Sounding La Sirene

Sounding La Sirene

June 3, 2014 by Crafty Pint

For the second year running, the crowds that rocked up over three days to this year’s Great Australasian Beer SpecTAPular during Good Beer Week proved themselves to be a sweet-toothed bunch. Last year, it was Queensland’s Bacchus Brewing that took out the People’s Choice title for its Raspberry and White Chocolate Pilsner, while last month the title went to Melbourne’s La Sirène for Praline, with the beer finishing comfortably ahead of the remainder of the 100-plus strong field.

The timing was just as sweet for the brewery’s co-founder Costa Nikias as, two-and-a-half years after we tasted their first batch of Saison (sampled while standing at the back of Costa’s car in a Collingwood side street), La Sirène is planning to seriously step things up. The Belgian beer obsessives have been rather laid back in their approach to releasing beer since launching at the end of 2011 but, with a steadily expanding brewery now installed in Alphington, expect to see much more of their beer far more regularly and widely.

“We took over the brewery site in January last year,” says Costa (above, admiring his winning beer). “It was just a shell, a factory that was originally used to build tanks and trucks – a heavy machinery warehouse. Then, about six months ago, I felt that we weren’t challenging ourselves to reach our potential and that we should focus on making sure that people can get our beers regularly.”

For those new to the La Sirène story, Costa started out as a wine maker, including time spent at the iconic Bass Phillip winery in East Gippsland where he developed his passion for and understanding of organic wine making and the use of barrels, before becoming a brewery consultant. He has since travelled the world installing brewing systems, including one recently set up at the Clifton Hill Brewpub for whom he also developed a range of beers.

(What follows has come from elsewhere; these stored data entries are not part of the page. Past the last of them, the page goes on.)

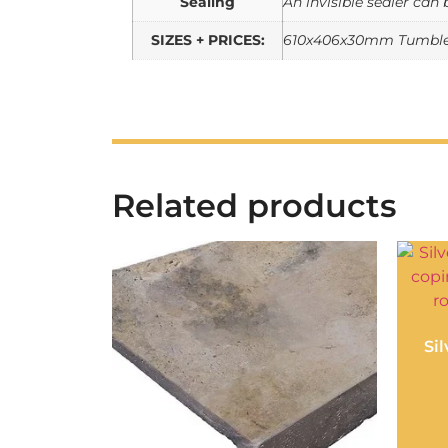
Sealing
An invisible sealer can 
SIZES + PRICES:
610x406x30mm Tumbled
Related products
Si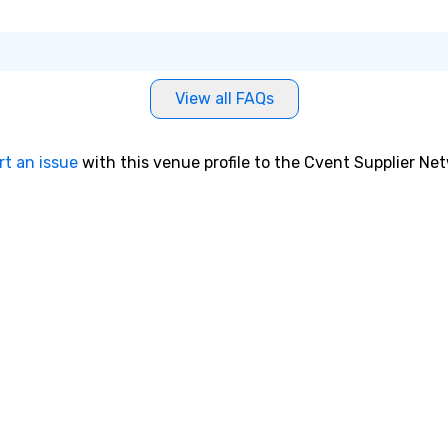
’s cellist, and
ae
rms with Cindy
a 
 player. He has
No
 music on Spotify
bo
ted and starred
an
View all FAQs
videos, shared
sp
ers of the off-
en
l STOMP, and
so
rt an issue
with this venue profile to the Cvent Supplier Ne
usic for the
co
e Essential
in
aked at #1 in the
en
ntaries
th
No
lerie
ex
The Vibe Agency
we
options as well
ar
rummer, DJ, etc)
pe
ev
da
yo
sw
pr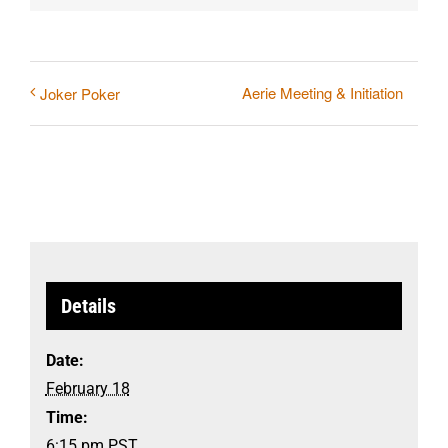
Aerie Meeting & Initiation
Joker Poker
Details
Date:
February 18
Time:
6:15 pm
PST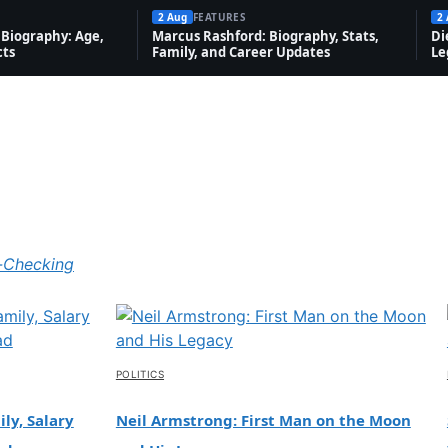
2 Aug
FEATURES
2
Biography: Age,
Marcus Rashford: Biography, Stats,
Di
cts
Family, and Career Updates
Le
-Checking
POLITICS
ly, Salary
Neil Armstrong: First Man on the Moon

In 2011, he launched La Sirène with James Brown, whom he had met when studying winemaking and with whom he shared a passion for Belgian beers. They sourced a unique yeast strain from a French village and from there began creating Belgian-inspired ales, all beautifully packaged in champagne style bottles.

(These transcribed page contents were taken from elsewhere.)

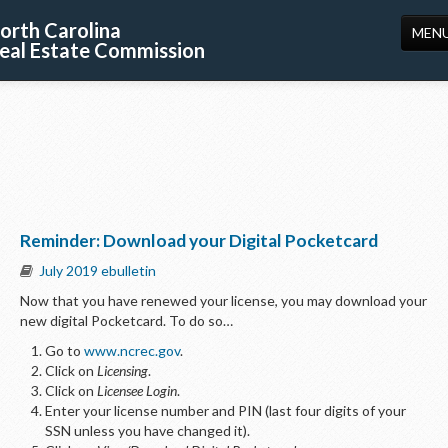
orth Carolina
MEN
eal Estate Commission
HOME
LICENSING
EDUCATION
PUBLICATIONS
Reminder: Download your Digital Pocketcard
RESOURCES
July 2019 ebulletin
CONSUMERS
Now that you have renewed your license, you may download your
new digital Pocketcard. To do so…
FORMS
Go to
www.ncrec.gov
.
ABOUT US
Click on
Licensing
.
Click on
Licensee Login
.
SUPPORT
Enter your license number and PIN (last four digits of your
SSN unless you have changed it).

Today, the yeast strain is a hybrid of the original import and another commercial variety and the brewery is under the stewardship of Costa and wife Eva. The plan is to place greater focus on La Sir̬ne, taking it to new levels in terms of output Рsomething that will be music to the ears of beer lovers who have already sampled their wares.

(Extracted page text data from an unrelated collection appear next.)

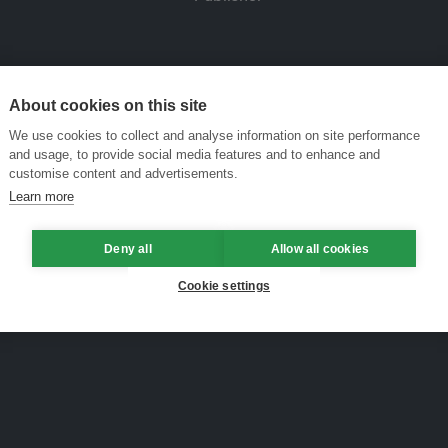
About cookies on this site
We use cookies to collect and analyse information on site performance
and usage, to provide social media features and to enhance and
customise content and advertisements.
Learn more
Deny all
Allow all cookies
Cookie settings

The growing La Sirene range

Among the beers they will be able to get their hands on is the Praline, a decadent blend of chocolate, vanilla and toasted nuts that is based on a Belgian stout and manages to be relatively light on the palate and dry at the finish despite a recipe list that includes Mexican cocoa, organic Indonesian vanilla and local hazelnuts. It’s a combination that proved a winning one at GABS, much to Costa’s delight.

“It’s humbling. I’m rapt,” he says. “It’s great to get that sort of feedback. It shows that our level of creativity is what people want.

“We had done some trial batches and got it to where we thought it was a nice blend. It’s quite a luxuriant beer but not sickly sweet and is the darkest beer that we’ve ever done; in fact, it was the first dark beer we’ve ever done and has set the bar quite high for us now.”

As for choosing what style of beer to brew, he says the intention was to create something suitable for winter and also to combine two of his favourite things: Belgian beer and Belgian chocolate. What’s more, “you will never catch us doing an IPA,” he says.

Following its win, the Praline has been brewed again and is likely to become part of La Sirène’s ever-expanding core range, which is set to feature its straight Saison and Wild Saison plus the returning Farmhouse Red and a new Saison de Miel brewed with honey from the Bellarine Peninsula.

Further down the line, there will be some seriously limited releases too. The brewery has a small but steadily growing collection of barrels inside of which a number of experimental brews are developing. Thanks to his winemaking background, Costa has an in depth knowledge of cooperages and which local wineries obtain their barrels from the finest French coopers. And, such is his passion for working with oak, 50 more barrels are already on order while he is eyeing up a second warehouse adjacent to the current one, ready to expand the La Sirène operation.

Having spent the past few years almost constantly on the road fitting breweries and consulting for others, it seems that the decision to stay at home a little longer – not to mention the recent win at GABS – is creating considerable excitement for the future.

“I’ve been at the brewery full time for the past month,” he says. “And I don’t want to leave!”